PROBLEM TO SOLVE →
Write out only the lines from the start of the entries up to and including the line with "lado, la estrella"; please skip the pictures.

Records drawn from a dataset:
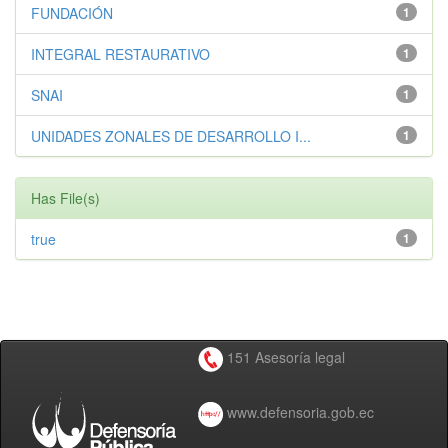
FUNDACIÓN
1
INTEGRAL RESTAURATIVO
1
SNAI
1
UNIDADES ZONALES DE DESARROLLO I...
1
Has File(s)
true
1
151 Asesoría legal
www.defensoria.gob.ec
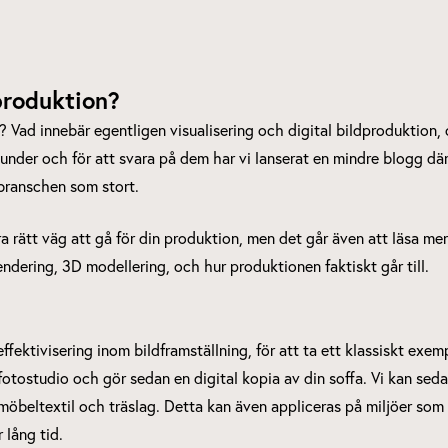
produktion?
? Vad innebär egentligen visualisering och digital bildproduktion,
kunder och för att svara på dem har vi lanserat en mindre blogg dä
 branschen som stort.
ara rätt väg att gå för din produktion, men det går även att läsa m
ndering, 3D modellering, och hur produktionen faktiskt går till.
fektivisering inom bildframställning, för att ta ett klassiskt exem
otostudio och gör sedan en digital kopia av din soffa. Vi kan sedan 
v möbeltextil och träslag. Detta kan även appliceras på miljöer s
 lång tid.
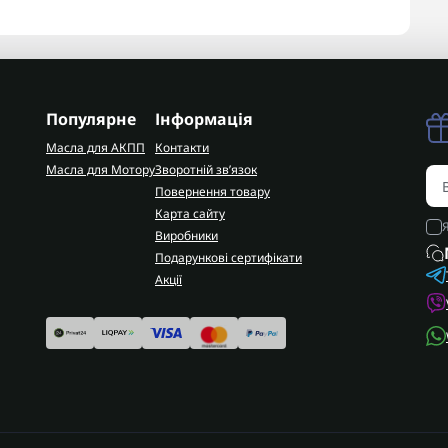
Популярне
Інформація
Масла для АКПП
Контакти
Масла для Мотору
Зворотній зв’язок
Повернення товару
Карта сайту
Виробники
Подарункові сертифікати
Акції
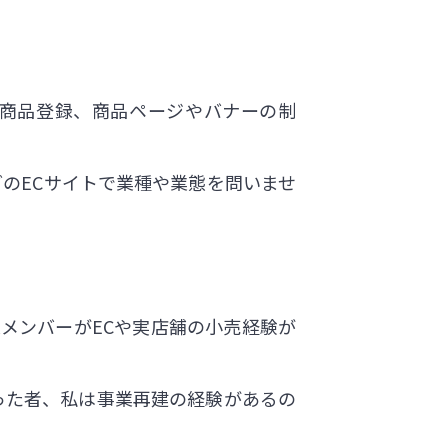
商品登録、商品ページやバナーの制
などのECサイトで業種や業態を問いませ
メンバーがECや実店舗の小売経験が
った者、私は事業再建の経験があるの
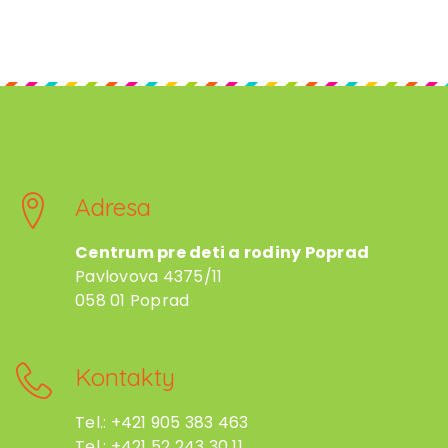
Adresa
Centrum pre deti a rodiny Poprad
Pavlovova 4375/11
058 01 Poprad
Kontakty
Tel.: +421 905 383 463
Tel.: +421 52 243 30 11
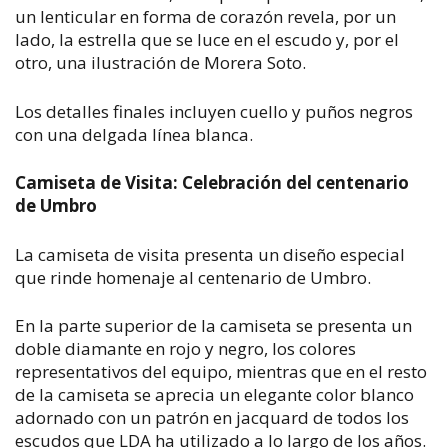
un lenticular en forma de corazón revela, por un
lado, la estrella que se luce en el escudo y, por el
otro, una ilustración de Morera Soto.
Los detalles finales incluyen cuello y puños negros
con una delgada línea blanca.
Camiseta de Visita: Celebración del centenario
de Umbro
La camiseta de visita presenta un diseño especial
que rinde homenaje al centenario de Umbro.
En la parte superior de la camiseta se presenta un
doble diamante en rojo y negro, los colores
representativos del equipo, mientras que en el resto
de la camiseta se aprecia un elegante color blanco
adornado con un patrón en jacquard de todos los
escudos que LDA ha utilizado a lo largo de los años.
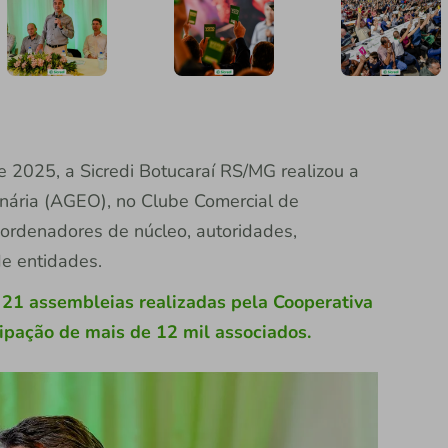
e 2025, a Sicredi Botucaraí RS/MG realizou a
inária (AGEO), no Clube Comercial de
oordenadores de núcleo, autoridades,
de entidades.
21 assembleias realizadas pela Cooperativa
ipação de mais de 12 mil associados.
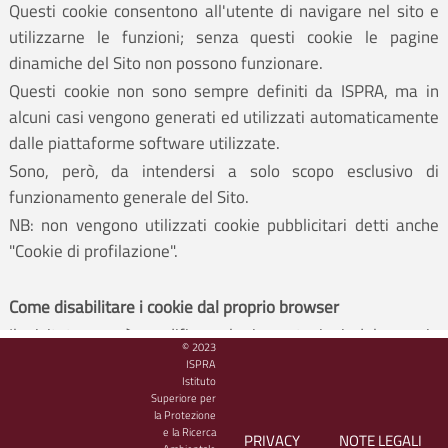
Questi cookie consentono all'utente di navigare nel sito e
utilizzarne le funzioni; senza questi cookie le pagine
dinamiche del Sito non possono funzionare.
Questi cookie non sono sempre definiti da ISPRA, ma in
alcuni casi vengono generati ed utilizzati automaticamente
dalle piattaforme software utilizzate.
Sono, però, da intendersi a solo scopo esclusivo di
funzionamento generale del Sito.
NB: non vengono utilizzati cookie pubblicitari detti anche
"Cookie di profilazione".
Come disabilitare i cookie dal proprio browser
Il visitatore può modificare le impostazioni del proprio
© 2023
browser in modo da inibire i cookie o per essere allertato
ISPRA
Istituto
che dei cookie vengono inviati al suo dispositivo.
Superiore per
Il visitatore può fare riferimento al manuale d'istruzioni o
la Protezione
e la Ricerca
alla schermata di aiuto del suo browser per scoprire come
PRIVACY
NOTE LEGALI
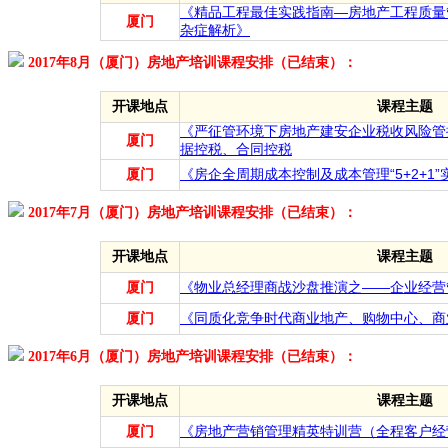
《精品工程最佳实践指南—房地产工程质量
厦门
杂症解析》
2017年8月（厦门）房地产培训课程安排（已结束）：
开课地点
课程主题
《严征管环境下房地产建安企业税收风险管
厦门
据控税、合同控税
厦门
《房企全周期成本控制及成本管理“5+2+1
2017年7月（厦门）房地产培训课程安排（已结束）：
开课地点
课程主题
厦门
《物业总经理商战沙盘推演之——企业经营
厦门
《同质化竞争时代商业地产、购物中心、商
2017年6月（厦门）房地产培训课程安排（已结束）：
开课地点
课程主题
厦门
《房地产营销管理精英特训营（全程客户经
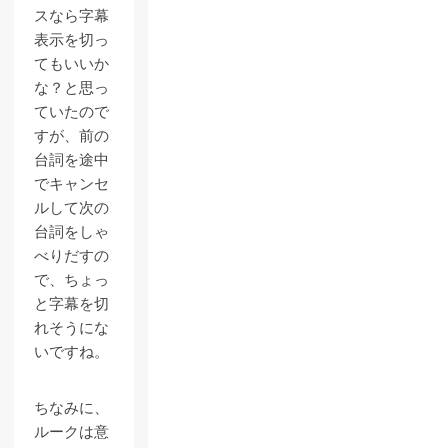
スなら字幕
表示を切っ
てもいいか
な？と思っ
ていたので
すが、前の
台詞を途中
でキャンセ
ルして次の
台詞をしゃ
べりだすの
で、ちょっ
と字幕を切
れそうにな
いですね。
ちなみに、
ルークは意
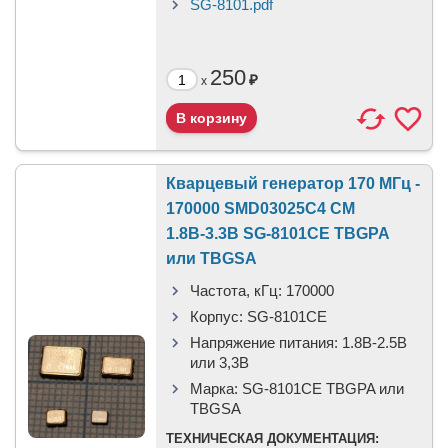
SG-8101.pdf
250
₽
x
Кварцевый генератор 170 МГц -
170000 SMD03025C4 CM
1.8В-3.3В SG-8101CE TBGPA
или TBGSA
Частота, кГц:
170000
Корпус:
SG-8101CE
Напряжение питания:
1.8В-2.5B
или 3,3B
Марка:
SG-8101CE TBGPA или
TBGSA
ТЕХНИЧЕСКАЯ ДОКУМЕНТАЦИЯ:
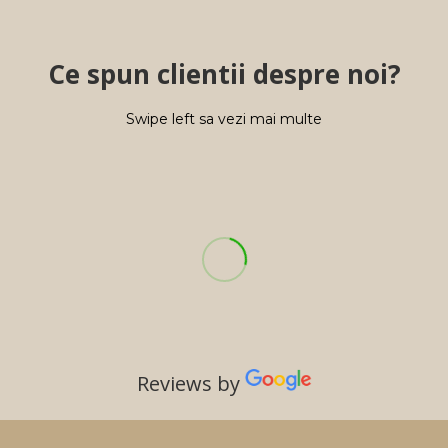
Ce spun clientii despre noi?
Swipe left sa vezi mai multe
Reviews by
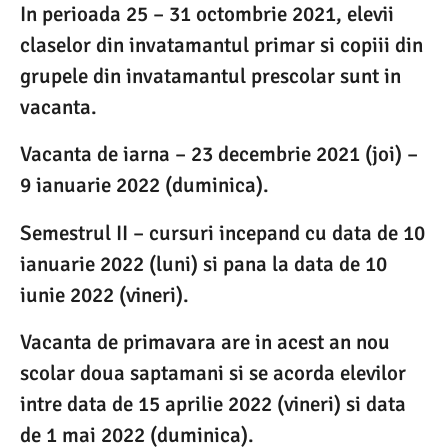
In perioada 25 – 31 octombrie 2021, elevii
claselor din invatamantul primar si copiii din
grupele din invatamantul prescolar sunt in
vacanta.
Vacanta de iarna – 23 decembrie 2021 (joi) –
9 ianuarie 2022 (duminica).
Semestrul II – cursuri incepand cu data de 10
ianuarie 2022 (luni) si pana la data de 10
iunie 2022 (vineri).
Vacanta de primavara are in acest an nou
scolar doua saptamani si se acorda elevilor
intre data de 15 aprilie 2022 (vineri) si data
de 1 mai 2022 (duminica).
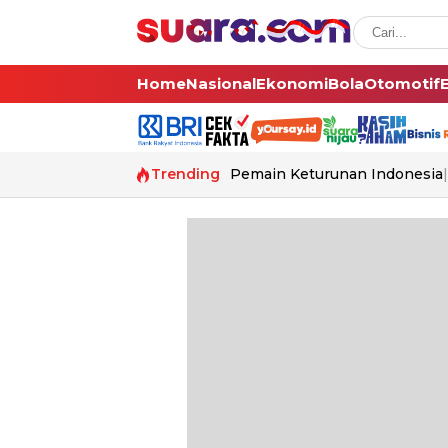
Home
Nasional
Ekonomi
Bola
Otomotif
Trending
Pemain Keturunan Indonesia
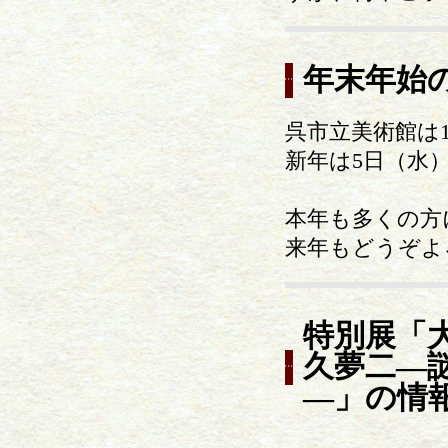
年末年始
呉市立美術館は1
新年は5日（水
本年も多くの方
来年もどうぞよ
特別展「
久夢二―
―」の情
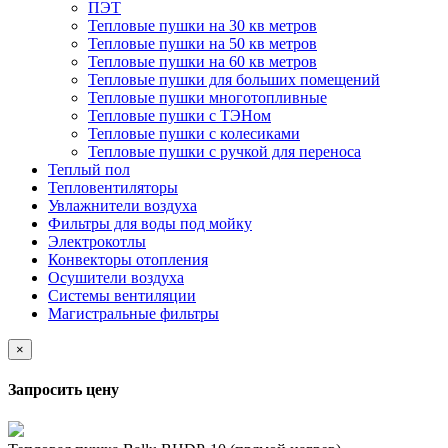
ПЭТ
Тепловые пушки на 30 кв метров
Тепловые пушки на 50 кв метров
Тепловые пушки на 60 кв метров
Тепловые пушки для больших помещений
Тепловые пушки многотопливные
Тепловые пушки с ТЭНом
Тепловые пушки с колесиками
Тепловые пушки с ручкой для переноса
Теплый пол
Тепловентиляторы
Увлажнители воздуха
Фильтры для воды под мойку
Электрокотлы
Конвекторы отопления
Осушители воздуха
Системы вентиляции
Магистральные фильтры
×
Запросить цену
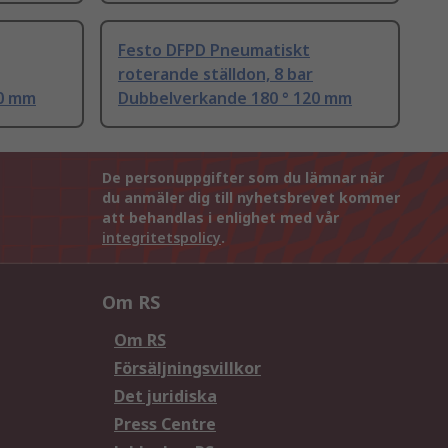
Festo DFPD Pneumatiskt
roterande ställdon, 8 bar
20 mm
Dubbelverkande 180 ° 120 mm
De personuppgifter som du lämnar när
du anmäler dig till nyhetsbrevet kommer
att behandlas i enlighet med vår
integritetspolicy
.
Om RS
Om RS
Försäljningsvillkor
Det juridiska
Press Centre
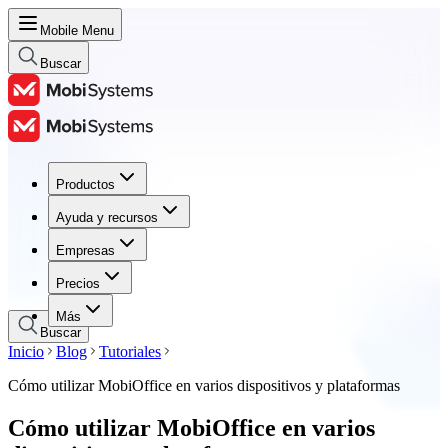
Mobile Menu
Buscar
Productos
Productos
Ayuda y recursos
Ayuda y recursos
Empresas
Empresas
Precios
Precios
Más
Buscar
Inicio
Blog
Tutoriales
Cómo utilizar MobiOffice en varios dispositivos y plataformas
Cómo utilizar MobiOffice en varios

RESPONSE FOR THIS EXERCISE →
FUNDACIÓN
1
INTEGRAL RESTAURATIVO
1
SNAI
1
UNIDADES ZONALES DE DESARROLLO I...
1
Has File(s)
true
1
151 Asesoría legal
www.defensoria.gob.ec
produktion?
? Vad innebär egentligen visualisering och digital bildproduktion,
kunder och för att svara på dem har vi lanserat en mindre blogg dä
 branschen som stort.
ara rätt väg att gå för din produktion, men det går även att läsa m
ndering, 3D modellering, och hur produktionen faktiskt går till.
fektivisering inom bildframställning, för att ta ett klassiskt exem
otostudio och gör sedan en digital kopia av din soffa. Vi kan sedan 
v möbeltextil och träslag. Detta kan även appliceras på miljöer s
 lång tid.
Популярне
Інформація
Масла для АКПП
Контакти
Масла для Мотору
Зворотній зв’язок
Повернення товару
Карта сайту
Виробники
Подарункові сертифікати
Акції
商品登録、商品ページやバナーの制
などのECサイトで業種や業態を問いませ
メンバーがECや実店舗の小売経験が
った者、私は事業再建の経験があるの
Adresa
Centrum pre deti a rodiny Poprad
Pavlovova 4375/11
058 01 Poprad
Kontakty
Tel.: +421 905 383 463
Tel.: +421 52 243 30 11
un lenticular en forma de corazón revela, por un
lado, la estrella que se luce en el escudo y, por el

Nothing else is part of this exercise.